Ecologies of Imperialism in Algeria is an ambitious effort that often succeeds due to Cutler's talents as a writer and a thinker. His prose is complex and vivid, and he has a knack for tying passages up with an epigrammatical bow. In passages analyzing crisis in Chapter 4, or his discussion of ecology in Chapter 2, his depictions captivate and his synthesis of theoretical frameworks highlight key points about his case studies, all while suggesting a universality to his judgments. However, at times, Cutler's knack for analogy can be an obstacle, particularly when it overcomplicates his theoretical analysis or it is a substitute for direct evidence from the sources. In Chapter 3, his theatrical metaphor is slow to develop and feuds with the other, more effective, framing offered by him. Ultimately, this book is at its best when Cutler's prose is most direct and when theory is used to illuminate his case studies, rather than direct them.

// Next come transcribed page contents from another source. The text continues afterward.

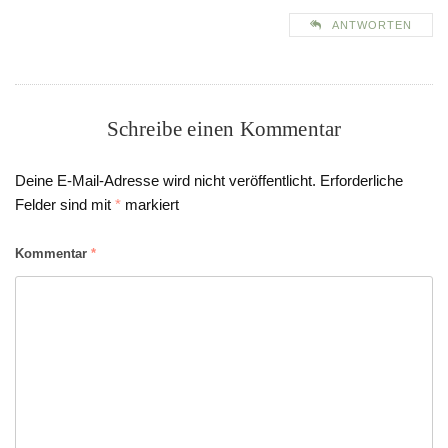
ANTWORTEN
Schreibe einen Kommentar
Deine E-Mail-Adresse wird nicht veröffentlicht.
Erforderliche
Felder sind mit
*
markiert
Kommentar
*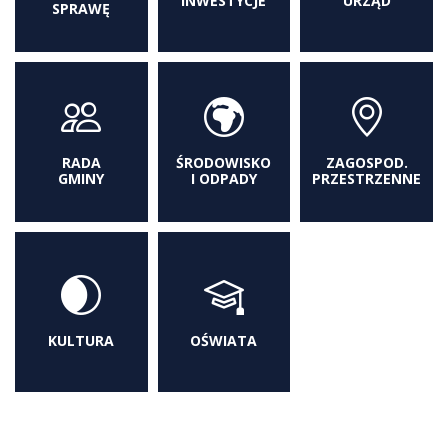
INWESTYCJE
URZĄD
SPRAWĘ
RADA
ŚRODOWISKO
ZAGOSPOD.
GMINY
I ODPADY
PRZESTRZENNE
KULTURA
OŚWIATA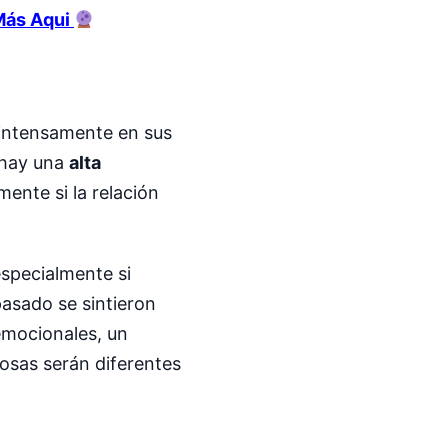
Más Aqui
r intensamente en sus
, hay una
alta
ente si la relación
especialmente si
pasado se sintieron
 emocionales, un
cosas serán diferentes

Overall, Ecologies of Imperialism in Algeria is an important addition to the history of empire and disaster in the Middle East. Cutler's analysis of imperial ecology and disaster demonstrates the importance of understanding the overall context of imperial systems and the interchange of factors beyond the control of policy and human agency. Crises are complex events that defy human efforts, to be sure. But their effects are also indications of values and structures that define society, and ultimately divide it. As this book shows, in the depths of crisis, such divisions can be amplified, sometimes to fatal effect.